Look for flags
One can trade profitably only by trading with the trend. For this one has to identify the trend in its initial stage. But it is very difficult job to pick the tops and bottoms. So if you miss the bus, you can always catch it later and lock in some pips. You can use continuation pattern as a tool to confirm the trend and trade with the trend. You are not required to possess the complex analysis to identify these patterns and trade them. A visual identification of these patterns will allow you to enter into a trade at an advantageous level even if you fail to identify the tops and bottoms.
Flags as Continuation
One such continuation pattern is the flag. Flags are the short term consolidation patterns which move in the direction of the previous trend. Trend doesn’t move in one direction continuously. They move then take a pause and again move in the particular direction. When a trend takes a pause you enter hoping for a breakout in the direction of the trend.
Construction of Flags
Flags are considered one of the most reliable patterns in trading.

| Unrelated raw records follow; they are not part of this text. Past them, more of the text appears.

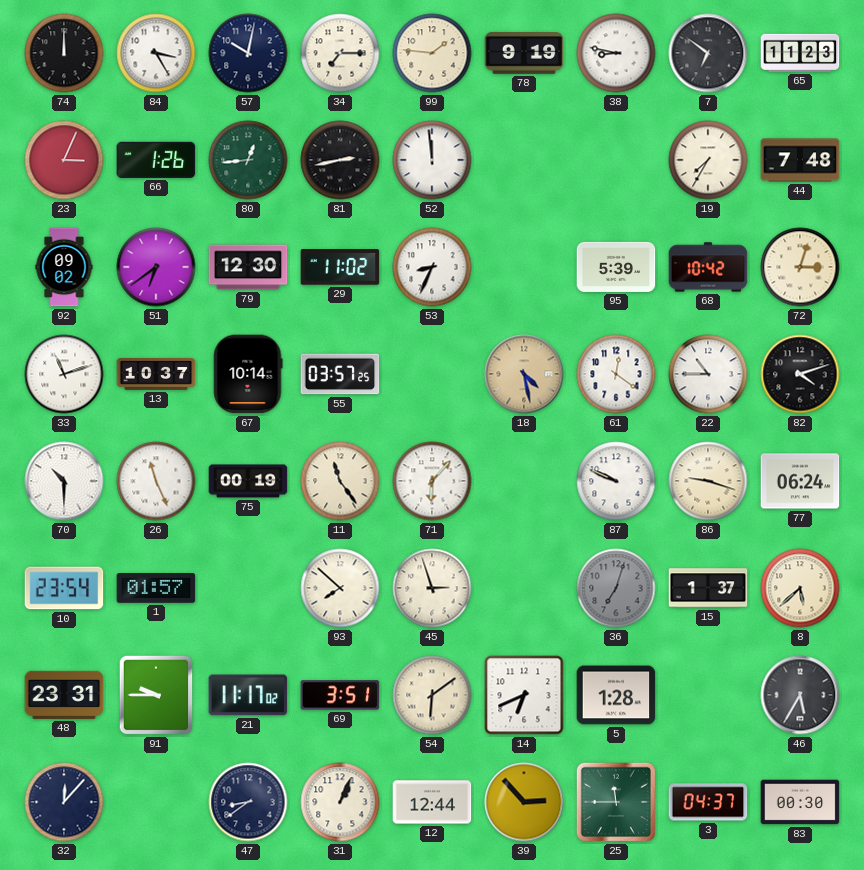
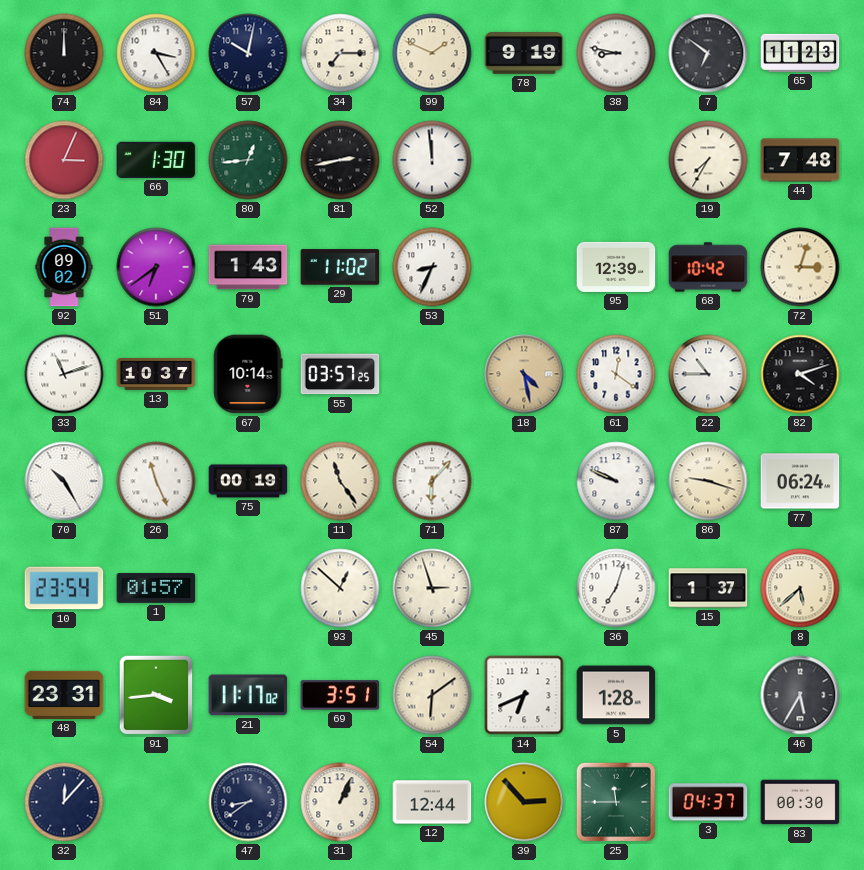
99: 1:46 -> 1:49
66: 1:26 -> 1:30
79: 12:30 -> 1:43
95: 5:39 -> 12:39
70: 10:30 -> 10:25
93: 7:52 -> 12:52
36 dial: grey -> white
91: 9:45 -> 3:44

A sharp move in a direction is usually followed by flag. Once the price moves out of the flag, it moves in the direction of the trend. Volume is usually thin during the formation of the flag.
Bullish Flag
There are two types of flags- bearish and bullish flag. Bullish flags are characterized by lower tops and bottoms. Flag slants against the trend. The original trend is up while the bullish flag slants downwards. If you draw the trend lines, they appear parallel to each other. The flag along with the trend lines looks like a flag hoisted on a mast. The flag derives its name from analogy. One can buy the currency once the price breaks out of this flag on a closing basis. The example is explained for better understanding.
Bearish Flag
Other type of flag is called bearish flag. It is exactly opposite of bullish flag. It is characterized by higher tops and higher bottoms. Bearish flag slants upwards against the prevalent down trend. The trend lines are parallel to each other. There is a difference between the pennants and flags. In pennants, the trend lines are converging while in flags, price moves in a channel with parallel trend lines.
Live Example
Here is an example of bullish flag which occurred recently in the USD/CHF pair. The original trend is up. Then a bullish flag is formed with decrease in volume. The trend lines drawn can be seen as parallel. The red line on the chart is 20 day EMA. Once the price breaks out of the bullish flag you should place a buy order. There is a confluence occurring here. 20 day EMA is acting as a support for the price. Once the price breaks out of this range, notice the increase in volume shown by the trend line. One can easily make 100 pips from this trade in 2-3 days with so little knowledge. At this one can stay in the trade with a profit target around 0.9333 which is a high of previous wave. But one should place a stop at breakeven.
Summary
It is very easy to spot flags and trade them. They occur frequently enough to make decent profits. Go back over the charts and find them.